Après une semaine de traitement des données, le sacrifiable décréta les calculs terminés : « Chaque ordinateur de bord a livré son jeu de lois physiques. Strictement appliquées, elles expliqueraient une dépense énergétique identique pour notre aller et notre retour dans la contraction.

— Ces lois sont-elles en relation quelconque avec nos observations du fonctionnement de l’univers tel que nous le connaissons ? demanda Ram.

— Non, répondit le sacrifiable.

— Alors demandez aux ordinateurs de poursuivre leurs calculs jusqu’à trouver le point d’équilibre entre l’entrée dans la contraction et la sortie, entre notre saut dans le passé et notre retour à l’envers dans le temps, mais sans violer les lois empiriques de la physique. »

* * *

« Vous serez ravi d’apprendre, dit le général en refermant la porte de la cabine derrière lui, que votre ami, “Miche”, si c’est bien son nom – si c’est un nom tout court – est désormais à bord. Nous sommes au complet. » Rigg refoula toute émotion de son visage. En fait, il ne savait trop laquelle ressentir finalement, à part la déception. Et encore. S’il était là, c’est que Miche s’était laissé faire. S’il avait résisté, la capture aurait tourné au massacre.

Pour que la conversation ne s’éternise pas sur le sujet, Rigg répondit au général : « Je connais votre grade, mais pas votre nom. »

Il tira une chaise et s’assit face à lui à une petite table coincée dans un recoin de la cabine. De l’extérieur parvenait l’agitation bruyante des hommes d’équipage préparant le navire au départ.

Le général se tourna vers lui en souriant. « Ah, ainsi, en tête à tête, vous consentez à respecter les règles de bienséance.
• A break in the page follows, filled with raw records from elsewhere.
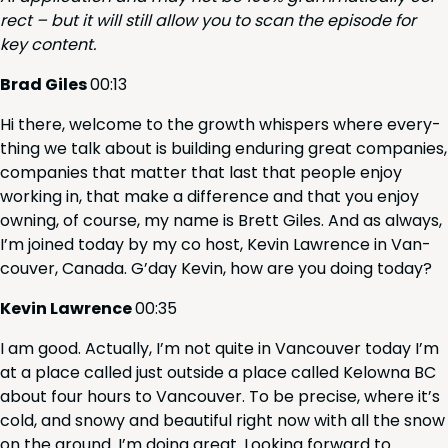
rect – but it will still allow you to scan the episode for
key content.
Brad Giles
00
:
13
Hi there, wel­come to the growth whis­pers where every­
thing we talk about is build­ing endur­ing great com­pa­nies,
com­pa­nies that mat­ter that last that peo­ple enjoy
work­ing in, that make a dif­fer­ence and that you enjoy
own­ing, of course, my name is Brett Giles. And as always,
I’m joined today by my co host, Kevin Lawrence in Van­
cou­ver, Cana­da. G’day Kevin, how are you doing today?
Kevin Lawrence
00
:
35
I am good. Actu­al­ly, I’m not quite in Van­cou­ver today I’m
at a place called just out­side a place called Kelow­na
BC
about four hours to Van­cou­ver. To be pre­cise, where it’s
cold, and snowy and beau­ti­ful right now with all the snow
on the ground. I’m doing great. Look­ing for­ward to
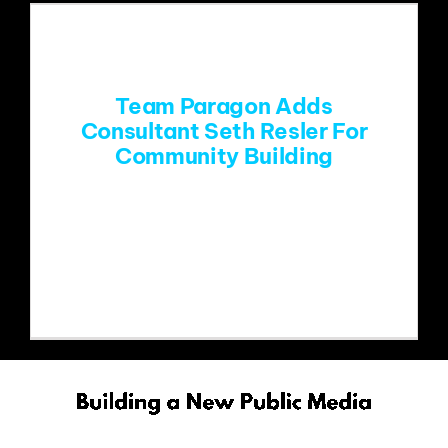
Team Paragon Adds
Consultant Seth Resler For
Community Building
FOR IMMEDIATE RELEASE: TEAM
PARAGON ADDS CONSULTANT SETH
RESLER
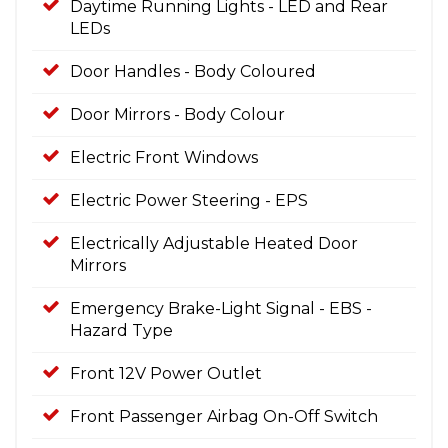
Daytime Running Lights - LED and Rear
LEDs
Door Handles - Body Coloured
Door Mirrors - Body Colour
Electric Front Windows
Electric Power Steering - EPS
Electrically Adjustable Heated Door
Mirrors
Emergency Brake-Light Signal - EBS -
Hazard Type
Front 12V Power Outlet
Front Passenger Airbag On-Off Switch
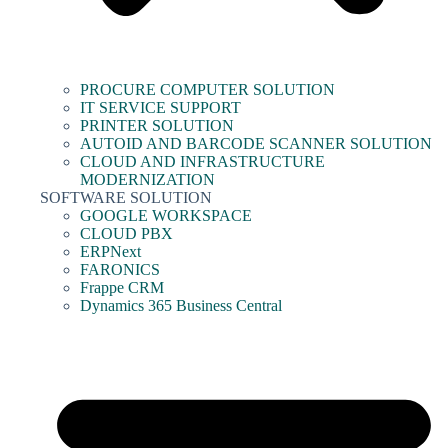
PROCURE COMPUTER SOLUTION
IT SERVICE SUPPORT
PRINTER SOLUTION
AUTOID AND BARCODE SCANNER SOLUTION
CLOUD AND INFRASTRUCTURE
MODERNIZATION
SOFTWARE SOLUTION
GOOGLE WORKSPACE
CLOUD PBX
ERPNext
FARONICS
Frappe CRM
Dynamics 365 Business Central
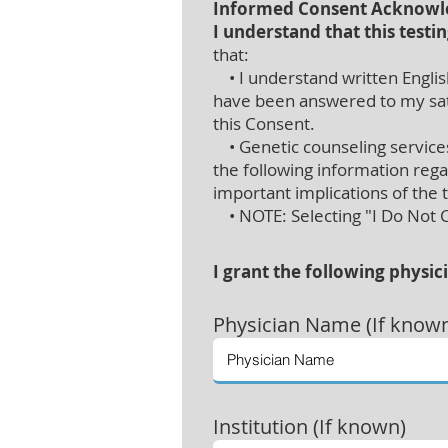
Informed Consent Acknow
I understand that this testin
that:
• I understand written English
have been answered to my satis
this Consent.
• Genetic counseling services 
the following information rega
important implications of the 
• NOTE: Selecting "I Do Not Co
I grant the following physic
Physician
Name (If know
Institution (If known)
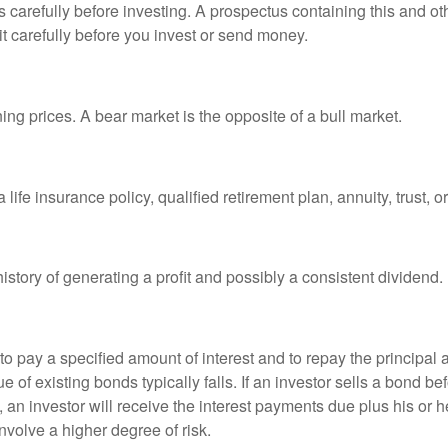
s carefully before investing. A prospectus containing this and 
it carefully before you invest or send money.
ng prices. A bear market is the opposite of a bull market.
life insurance policy, qualified retirement plan, annuity, trust, o
tory of generating a profit and possibly a consistent dividend.
 pay a specified amount of interest and to repay the principal at
ue of existing bonds typically falls. If an investor sells a bond b
 an investor will receive the interest payments due plus his or her
nvolve a higher degree of risk.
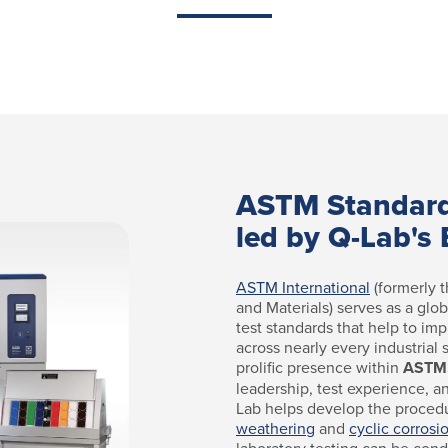
ASTM Standar
led by Q-Lab's 
ASTM International
(formerly t
and Materials) serves as a glo
test standards that help to imp
across nearly every industrial
prolific presence within
ASTM
leadership, test experience, a
Lab helps develop the proced
weathering
and
cyclic corrosi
— Contrairement à vous, qui continuez à me cacher votre identité.

— J’attribuais vos fréquents silences à votre peur. Mais je comprends maintenant que ce n’était que par dédain pour la piétaille, comme tous les membres de la famille royale.
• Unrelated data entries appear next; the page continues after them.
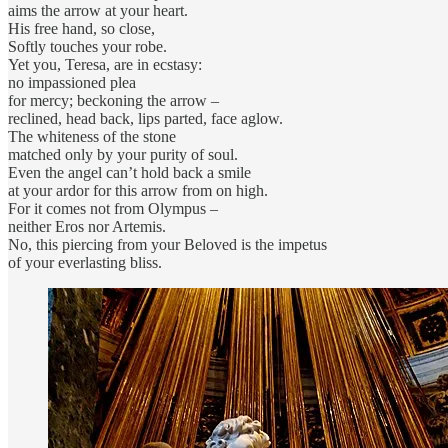
aims the arrow at your heart.
His free hand, so close,
Softly touches your robe.
Yet you, Teresa, are in ecstasy:
no impassioned plea
for mercy; beckoning the arrow –
reclined, head back, lips parted, face aglow.
The whiteness of the stone
matched only by your purity of soul.
Even the angel can’t hold back a smile
at your ardor for this arrow from on high.
For it comes not from Olympus –
neither Eros nor Artemis.
No, this piercing from your Beloved is the impetus
of your everlasting bliss.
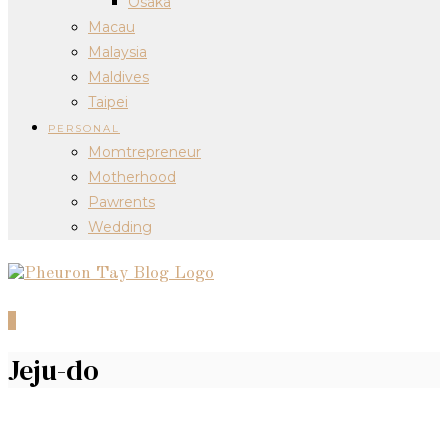
Osaka
Macau
Malaysia
Maldives
Taipei
PERSONAL
Momtrepreneur
Motherhood
Pawrents
Wedding
0
Jeju-do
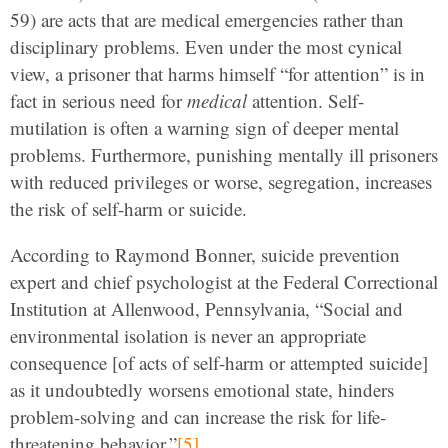
59) are acts that are medical emergencies rather than
disciplinary problems. Even under the most cynical
view, a prisoner that harms himself “for attention” is in
fact in serious need for
medical
attention. Self-
mutilation is often a warning sign of deeper mental
problems. Furthermore, punishing mentally ill prisoners
with reduced privileges or worse, segregation, increases
the risk of self-harm or suicide.
According to Raymond Bonner, suicide prevention
expert and chief psychologist at the Federal Correctional
Institution at Allenwood, Pennsylvania, “Social and
environmental isolation is never an appropriate
consequence [of acts of self-harm or attempted suicide]
as it undoubtedly worsens emotional state, hinders
problem-solving and can increase the risk for life-
threatening behavior.”
[5]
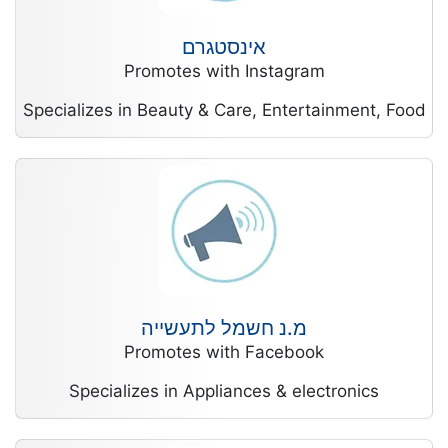
אינסטגרם
Promotes with Instagram
Specializes in Beauty & Care, Entertainment, Food
מ.נ חשמל לתעשייה
Promotes with Facebook
Specializes in Appliances & electronics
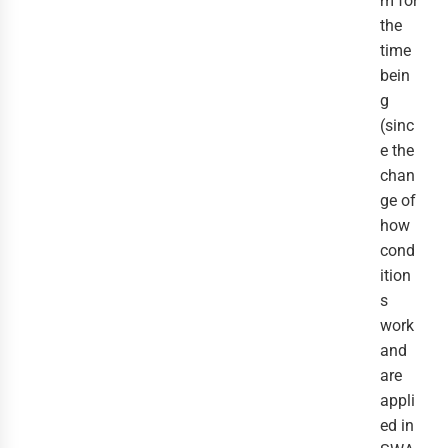
m for
the
time
bein
g
(sinc
e the
chan
ge of
how
cond
ition
s
work
and
are
appli
ed in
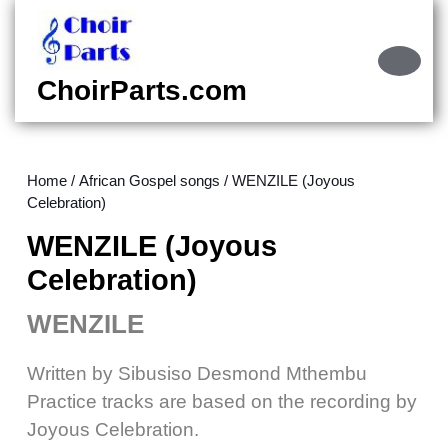
Skip
to
content
Ope
Skip
Butt
ChoirParts.com
to
content
Home
/
African Gospel songs
/ WENZILE (Joyous
Celebration)
WENZILE (Joyous
Celebration)
WENZILE
Written by Sibusiso Desmond Mthembu
Practice tracks are based on the recording by
Joyous Celebration.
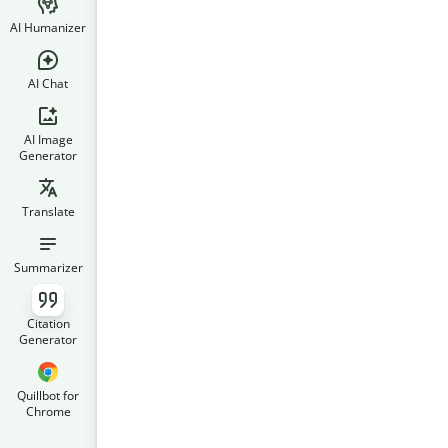
AI Humanizer
AI Chat
AI Image
Generator
Translate
Summarizer
Citation
Generator
Quillbot for
Chrome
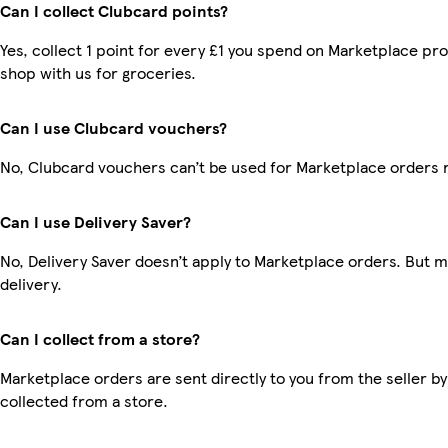
Can I collect Clubcard points?
Yes, collect 1 point for every £1 you spend on Marketplace pr
shop with us for groceries.
Can I use Clubcard vouchers?
No, Clubcard vouchers can’t be used for Marketplace orders 
Can I use Delivery Saver?
No, Delivery Saver doesn’t apply to Marketplace orders. But 
delivery.
Can I collect from a store?
Marketplace orders are sent directly to you from the seller by
collected from a store.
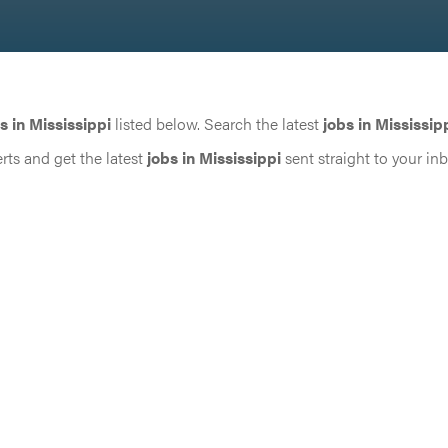
s in Mississippi
listed below. Search the latest
jobs in Mississip
rts and get the latest
jobs in Mississippi
sent straight to your in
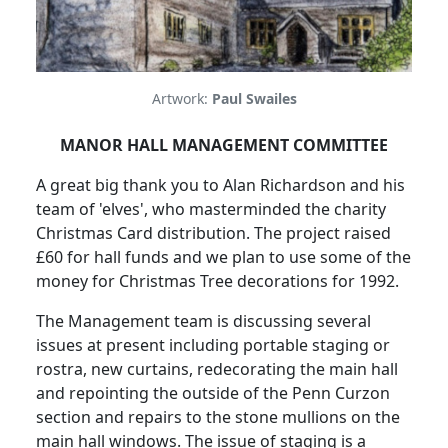
Artwork:
Paul Swailes
MANOR HALL MANAGEMENT COMMITTEE
A great big thank you to Alan Richardson and his
team of 'elves', who masterminded the charity
Christmas Card distribution. The project raised
£60 for hall funds and we plan to use some of the
money for Christmas Tree decorations for 1992.
The Management team is discussing several
issues at present including portable staging or
rostra, new curtains, redecorating the main hall
and repointing the outside of the Penn Curzon
section and repairs to the stone mullions on the
main hall windows. The issue of staging is a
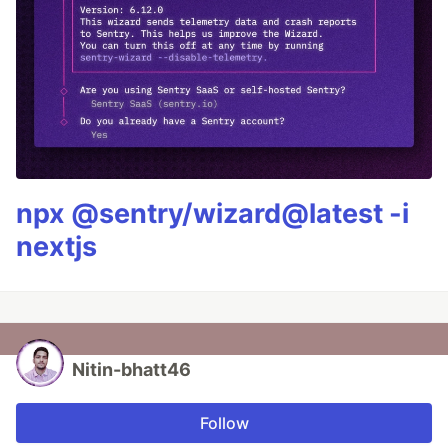
npx @sentry/wizard@latest -i
nextjs
Nitin-bhatt46
Follow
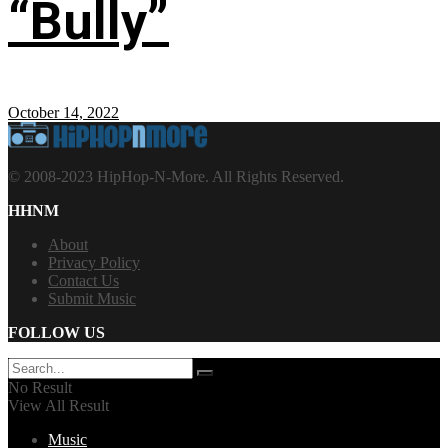
“Bully”
October 14, 2022
© 2008-2023 HipHop-N-More. All Rights Reserved.
HHNM
About
Privacy Policy
Contact Us
Submit Music
FOLLOW US
No Result
View All Result
Music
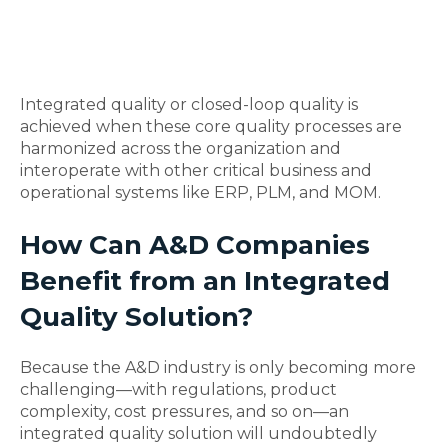
Integrated quality or closed-loop quality is
achieved when these core quality processes are
harmonized across the organization and
interoperate with other critical business and
operational systems like ERP, PLM, and MOM.
How Can A&D Companies
Benefit from an Integrated
Quality Solution?
Because the A&D industry is only becoming more
challenging—with regulations, product
complexity, cost pressures, and so on—an
integrated quality solution will undoubtedly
— Ma richesse subite ne m’a pas subitement fait prendre de grands airs. Quant aux membres de la famille royale, j’ignore tout de leur comportement, si tant est que cette chose qu’on appelle royauté existe toujours dans la République du Peuple.

— Aucune goutte de sang n’a été versée pendant la Révolution du Peuple, vous le savez parfaitement. La famille royale est toujours vivante.

— Je crois pourtant vous avoir entendu dire que moi, j’étais mort, contra Rigg. Et qu’il ne restait plus grand-chose de royal chez les autres.

— Ils ne sont plus au pouvoir, c’est différent, corrigea le général. Appelez-moi par mon grade, “général”, ou par mon statut social, “citoyen”.

— Si la famille royale n’est plus au pouvoir, demanda Rigg, quel intérêt à se faire passer pour l’un des leurs ?

— C’est bien ce que j’essaie de comprendre, répondit le général. D’un côté, vous êtes peut-être le péquenaud ignorant que vous prétendez être. D’un autre, vous vous en êtes plutôt bien sorti jusqu’à présent, ce qui dénote un certain niveau d’éducation.

— Mon éducation a été particulièrement sélective, expliqua Rigg. J’ignorais même à quel point, étant donné qu’elle m’a toujours paru bien inutile, mais elle ne l’a pas été tant que ça finalement. Mon père a toujours insisté pour que j’apprenne ce qu’il voulait, quand il le voulait.

— Il vous a enseigné la finance, mais pas l’histoire, semble-t-il.

— Si, mais aujourd’hui je me rends compte qu’il a laissé de côté l’histoire récente du Monde entre les Murs. Il avait certainement une bonne raison de le faire, mais qui ne m’aide pas beaucoup en ce moment.

— Vous vous exprimez dans un langage soutenu, qui ne détonnerait pas à la cour.

— Toujours les leçons de Père, mais il n’y a qu’en sa présence que je m’exprimais ainsi. Et en la vôtre maintenant, pour converser d’égal à égal. Et face à Tonnelier, parce que ça l’intimidait.

— Ça n’a pas suffi, on dirait. »

Rigg ne voulait plus entendre parler de Tonnelier. « Quelqu’un finira bien par me dire votre nom, si je survis. Et si je péris, eh bien soit, j’emporterai ce terrible secret dans la tombe.

— Je ne vous cache rien, affirma le général. Quand la révolution a éclaté, ma famille a décidé de faire oublier son nom, qui manquait de discrétion, en adoptant celui de “Citoyen”. Vous pouvez donc m’appeler Général Citoyen. Quant à mon prénom, qui semble vous intéresser plus particulièrement, il serait bien impoli de l’utiliser, à moins d’être réellement de sang royal. Je m’appelle Haddamander.